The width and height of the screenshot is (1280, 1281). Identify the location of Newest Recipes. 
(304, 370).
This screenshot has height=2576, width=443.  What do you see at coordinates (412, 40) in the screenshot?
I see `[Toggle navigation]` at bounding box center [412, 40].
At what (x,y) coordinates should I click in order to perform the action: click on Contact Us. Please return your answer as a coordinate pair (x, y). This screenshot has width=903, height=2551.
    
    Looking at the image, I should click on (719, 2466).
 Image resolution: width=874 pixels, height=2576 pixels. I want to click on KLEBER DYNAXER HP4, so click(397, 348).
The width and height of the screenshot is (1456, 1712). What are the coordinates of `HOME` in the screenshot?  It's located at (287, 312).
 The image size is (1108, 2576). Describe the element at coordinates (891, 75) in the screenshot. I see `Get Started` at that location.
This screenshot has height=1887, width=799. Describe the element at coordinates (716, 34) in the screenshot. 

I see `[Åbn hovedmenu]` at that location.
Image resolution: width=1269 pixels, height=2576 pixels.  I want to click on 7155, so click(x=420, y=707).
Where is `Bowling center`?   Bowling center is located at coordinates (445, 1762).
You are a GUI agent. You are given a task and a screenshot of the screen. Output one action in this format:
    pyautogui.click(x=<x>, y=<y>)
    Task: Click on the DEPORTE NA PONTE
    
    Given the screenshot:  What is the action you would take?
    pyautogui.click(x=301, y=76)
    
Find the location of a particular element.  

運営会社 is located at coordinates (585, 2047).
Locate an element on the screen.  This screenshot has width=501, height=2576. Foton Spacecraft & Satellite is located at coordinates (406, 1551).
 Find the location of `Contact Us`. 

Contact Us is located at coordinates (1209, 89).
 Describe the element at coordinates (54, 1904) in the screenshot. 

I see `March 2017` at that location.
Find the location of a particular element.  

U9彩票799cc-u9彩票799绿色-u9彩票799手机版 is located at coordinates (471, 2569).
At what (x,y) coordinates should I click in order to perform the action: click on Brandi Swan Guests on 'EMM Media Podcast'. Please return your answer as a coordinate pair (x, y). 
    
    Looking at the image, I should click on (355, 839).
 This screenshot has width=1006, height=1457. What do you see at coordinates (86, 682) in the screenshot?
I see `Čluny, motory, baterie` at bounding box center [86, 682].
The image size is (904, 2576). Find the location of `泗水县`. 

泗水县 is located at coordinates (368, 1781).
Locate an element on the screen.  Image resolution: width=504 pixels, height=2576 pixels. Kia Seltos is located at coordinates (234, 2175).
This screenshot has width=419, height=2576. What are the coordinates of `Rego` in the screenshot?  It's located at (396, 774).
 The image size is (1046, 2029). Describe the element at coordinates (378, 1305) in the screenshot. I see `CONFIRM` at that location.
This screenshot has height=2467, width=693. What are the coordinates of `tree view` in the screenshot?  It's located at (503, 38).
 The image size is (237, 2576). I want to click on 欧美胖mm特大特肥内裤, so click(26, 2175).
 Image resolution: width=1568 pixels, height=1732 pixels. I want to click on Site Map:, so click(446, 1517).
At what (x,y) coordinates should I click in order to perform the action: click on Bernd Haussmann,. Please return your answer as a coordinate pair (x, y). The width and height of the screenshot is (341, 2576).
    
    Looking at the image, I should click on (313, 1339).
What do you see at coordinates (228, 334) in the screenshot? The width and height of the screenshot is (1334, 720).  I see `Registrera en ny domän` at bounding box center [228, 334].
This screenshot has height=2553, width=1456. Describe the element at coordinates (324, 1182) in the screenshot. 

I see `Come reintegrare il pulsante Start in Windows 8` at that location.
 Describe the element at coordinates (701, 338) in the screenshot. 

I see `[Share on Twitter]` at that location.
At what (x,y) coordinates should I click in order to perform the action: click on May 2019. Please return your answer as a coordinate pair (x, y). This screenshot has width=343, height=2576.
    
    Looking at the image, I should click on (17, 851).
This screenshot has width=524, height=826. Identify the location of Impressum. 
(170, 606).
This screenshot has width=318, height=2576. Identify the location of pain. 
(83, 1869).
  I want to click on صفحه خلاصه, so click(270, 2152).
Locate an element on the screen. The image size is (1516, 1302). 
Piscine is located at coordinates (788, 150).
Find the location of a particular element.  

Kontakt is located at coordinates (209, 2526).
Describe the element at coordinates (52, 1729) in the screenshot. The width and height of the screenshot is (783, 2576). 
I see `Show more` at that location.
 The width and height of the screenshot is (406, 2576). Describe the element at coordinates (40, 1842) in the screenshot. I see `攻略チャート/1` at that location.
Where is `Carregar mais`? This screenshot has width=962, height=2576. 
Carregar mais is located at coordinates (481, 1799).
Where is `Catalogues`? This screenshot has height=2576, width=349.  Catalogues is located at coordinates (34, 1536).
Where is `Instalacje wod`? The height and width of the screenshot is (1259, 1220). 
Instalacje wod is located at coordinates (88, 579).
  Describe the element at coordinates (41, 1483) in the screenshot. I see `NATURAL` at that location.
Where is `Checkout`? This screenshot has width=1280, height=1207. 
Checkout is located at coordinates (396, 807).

◇ ◇ ◇ ◇ ◇ ◇ ◇

» Your task
An exact copy of the data is needed, running from its first line through the line that holds "pyautogui.click(x=<x>, y=<y>)", and nothing beyond that.

» Task answer
The width and height of the screenshot is (1280, 1281). Identify the location of Newest Recipes. 
(304, 370).
This screenshot has height=2576, width=443.  What do you see at coordinates (412, 40) in the screenshot?
I see `[Toggle navigation]` at bounding box center [412, 40].
At what (x,y) coordinates should I click in order to perform the action: click on Contact Us. Please return your answer as a coordinate pair (x, y). This screenshot has width=903, height=2551.
    
    Looking at the image, I should click on (719, 2466).
 Image resolution: width=874 pixels, height=2576 pixels. I want to click on KLEBER DYNAXER HP4, so click(397, 348).
The width and height of the screenshot is (1456, 1712). What are the coordinates of `HOME` in the screenshot?  It's located at (287, 312).
 The image size is (1108, 2576). Describe the element at coordinates (891, 75) in the screenshot. I see `Get Started` at that location.
This screenshot has height=1887, width=799. Describe the element at coordinates (716, 34) in the screenshot. 

I see `[Åbn hovedmenu]` at that location.
Image resolution: width=1269 pixels, height=2576 pixels.  I want to click on 7155, so click(x=420, y=707).
Where is `Bowling center`?   Bowling center is located at coordinates (445, 1762).
You are a GUI agent. You are given a task and a screenshot of the screen. Output one action in this format:
    pyautogui.click(x=<x>, y=<y>)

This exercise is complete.